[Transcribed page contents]
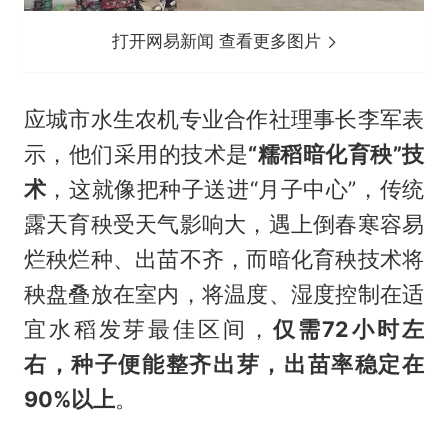
打开网易新闻 查看更多图片
应城市水生农机专业合作社理事长李军表
示，他们采用的技术是
“糯稻暗化育秧”技
术
，这就像把种子送进“月子中心”，传统
露天育秧受天气影响大，遇上倒春寒容易
烂秧烂种、出苗不齐，而暗化育秧技术将
秧盘叠放在室内，将温度、湿度控制在适
宜水稻发芽最佳区间，
仅需72小时左
右，种子便能整齐出芽，出苗率稳定在
90%以上
。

*YOUR OBJECTIVE*. Retype the data word for word and keep the pictures out of it.

*RESPONSE TO THIS TASK*.
打开网易新闻 查看更多图片
应城市水生农机专业合作社理事长李军表
示，他们采用的技术是
“糯稻暗化育秧”技
术
，这就像把种子送进“月子中心”，传统
露天育秧受天气影响大，遇上倒春寒容易
烂秧烂种、出苗不齐，而暗化育秧技术将
秧盘叠放在室内，将温度、湿度控制在适
宜水稻发芽最佳区间，
仅需72小时左
右，种子便能整齐出芽，出苗率稳定在
90%以上
。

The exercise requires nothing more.